Enfin, puisque la capitale me réclamait à corps et à cri, il fallait bien me résoudre à rentrer.
Je quittais mon petit coin de paradis avec un immense regret et le sentiment que je n’y reviendrai pas de si tôt.

Avec une impression étrange aussi.

Comme si le bonheur était loin de moi.
Comme si je lui tournais le dos.

Je mettais toutes ces étranges sensations sur le compte de mon appréhension de rentrer à Paris.

L’avion avait atterri au dessus d’une ville déjà dans la pénombre et les petites lumières qui scintillaient plus bas me faisaient penser aux petites lueurs pétillantes que j’avais vues certains soirs briller dans les yeux de Karim, lorsqu’il était heureux dans mes bras.

Et vice-versa.

Sensation étrange que de retrouver Paris.

C’était ma ville, mais ce soir je m’y sentais comme un étranger. Au chauffeur de taxi, j’avais donné mon adresse, et puis je m’étais enfoncé dans la banquette arrière.

Je m’étais blotti même, regardant défiler les rues de cette ville que je ne reconnaissais pas.

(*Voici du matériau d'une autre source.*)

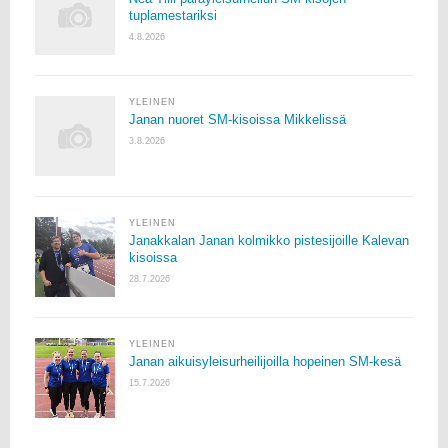
tuplamestariksi
4.8.2026
YLEINEN
Janan nuoret SM-kisoissa Mikkelissä
3.8.2026
YLEINEN
Janakkalan Janan kolmikko pistesijoille Kalevan
kisoissa
28.7.2026
YLEINEN
Janan aikuisyleisurheilijoilla hopeinen SM-kesä
15.7.2026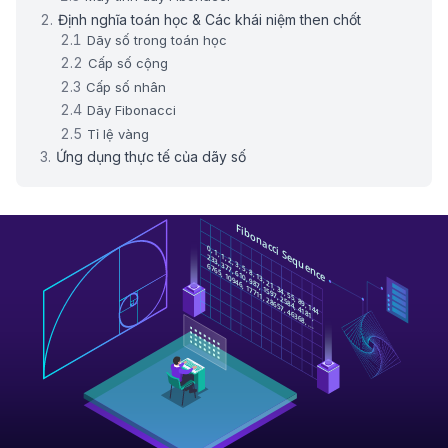
Định nghĩa toán học & Các khái niệm then chốt
Dãy số trong toán học
Cấp số cộng
Cấp số nhân
Dãy Fibonacci
Tỉ lệ vàng
Ứng dụng thực tế của dãy số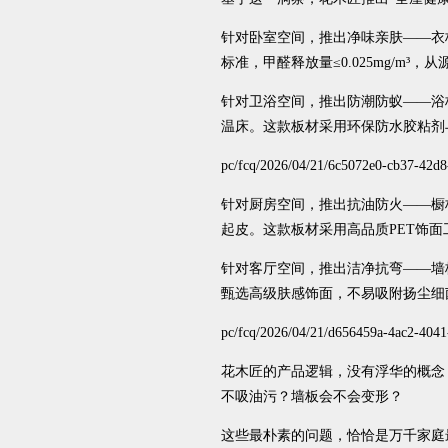
针对卧室空间，推出净味亲肤——衣
标准，甲醛释放量≤0.025mg/m³
针对卫浴空间，推出防潮防蚁——浴
温床。这款板材采用环保防水胶粘剂
pc/fcq/2026/04/21/6c5072e0-cb37-42d8
针对厨房空间，推出抗油防火——橱
起皮。这款板材采用高品质PET饰面
针对客厅空间，推出洁净抗弯——墙
甄选高级肤感饰面，不易吸附扬尘细
pc/fcq/2026/04/21/d656459a-4ac2-4041
花木匠的产品逻辑，没有浮华的概念
不吸油污？墙板会不会变形？
这些最朴素的问题，恰恰是万千家庭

Tout était différent de ce que je venais de vivre.

Les odeurs n’étaient plus les mêmes.
Paris me prenait à la gorge.

L’odeur me pénétrait le corps, par tous les pores. Les gaz d’échappements, le bitume et des odeurs d’égouts qui remontaient me faisaient penser que cette ville que j’aimais, avait parfois de bien sombres côtés.

Ces grandes avenues semblaient bien petites par rapport à mon désert. Je comprenais maintenant pourquoi parfois mon esprit avait du mal à vagabonder. Les buildings qui m’entouraient, ces immeubles hausmaniens, limitaient mes rêves.
En tournant la clé dans ma serrure je me dis qu’il était temps d’apporter un peu d’oxygène à ma vie.